• **Records for processing**:

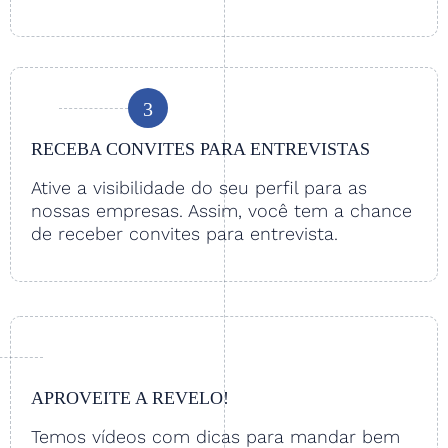
3
RECEBA CONVITES PARA ENTREVISTAS
Ative a visibilidade do seu perfil para as
nossas empresas. Assim, você tem a chance
de receber convites para entrevista.
APROVEITE A REVELO!
Temos vídeos com dicas para mandar bem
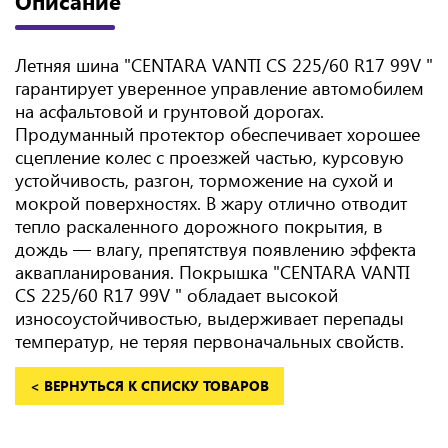
Описание
Летняя шина "CENTARA VANTI CS 225/60 R17 99V "
гарантирует уверенное управление автомобилем
на асфальтовой и грунтовой дорогах.
Продуманный протектор обеспечивает хорошее
сцепление колес с проезжей частью, курсовую
устойчивость, разгон, торможение на сухой и
мокрой поверхностях. В жару отлично отводит
тепло раскаленного дорожного покрытия, в
дождь — влагу, препятствуя появлению эффекта
аквапланирования. Покрышка "CENTARA VANTI
CS 225/60 R17 99V " обладает высокой
износоустойчивостью, выдерживает перепады
температур, не теряя первоначальных свойств.
< ВЕРНУТЬСЯ К СПИСКУ ТОВАРОВ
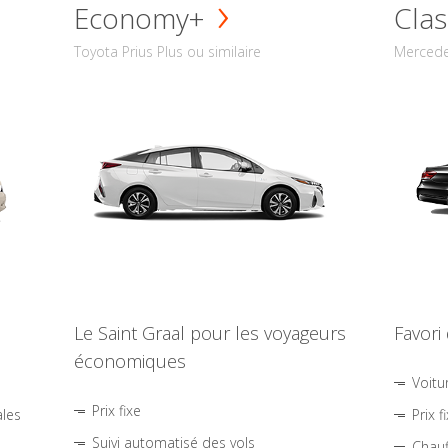
Economy+
Clas
Toyota Prius Plus ou similaire
Mercede
Le Saint Graal pour les voyageurs
Favori
économiques
Voitu
Prix fixe
ales
Prix f
Suivi automatisé des vols
Chauf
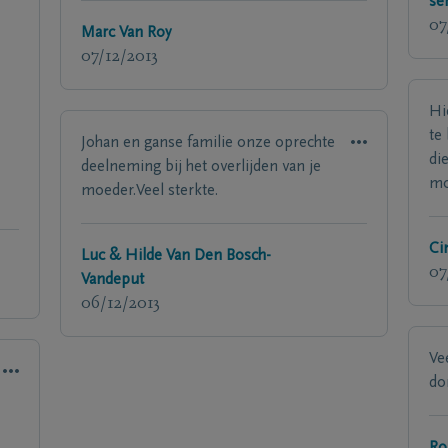
se
07
Marc Van Roy
07/12/2013
Hi
te
Johan en ganse familie onze oprechte
di
deelneming bij het overlijden van je
moe
moeder.Veel sterkte.
Ci
Luc & Hilde Van Den Bosch-
07
Vandeput
06/12/2013
Ve
do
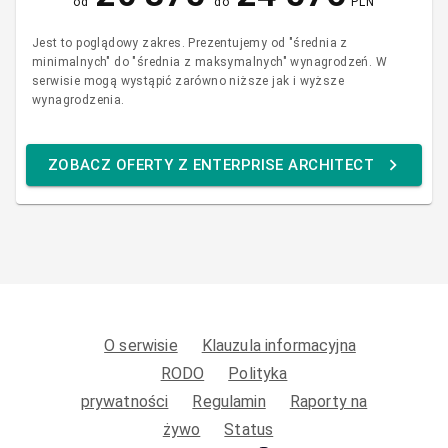
od
do
PLN
Jest to poglądowy zakres. Prezentujemy od "średnia z
minimalnych" do "średnia z maksymalnych" wynagrodzeń. W
serwisie mogą wystąpić zarówno niższe jak i wyższe
wynagrodzenia.
ZOBACZ OFERTY Z ENTERPRISE ARCHITECT
O serwisie
Klauzula informacyjna
RODO
Polityka
prywatności
Regulamin
Raporty na
żywo
Status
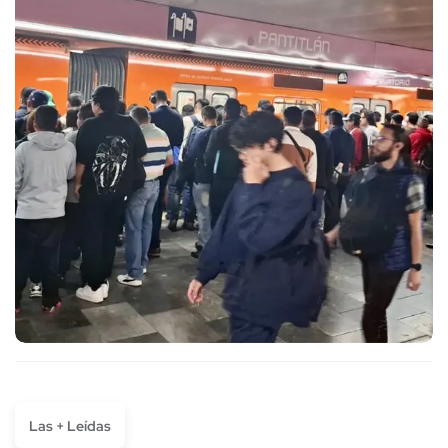
Las + Leídas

• **Description of the task**: Go through the entries and return each line where the word "CENTARA" appears.

• **Response to this exercise**:
Летняя шина "CENTARA VANTI CS 225/60 R17 99V "
аквапланирования. Покрышка "CENTARA VANTI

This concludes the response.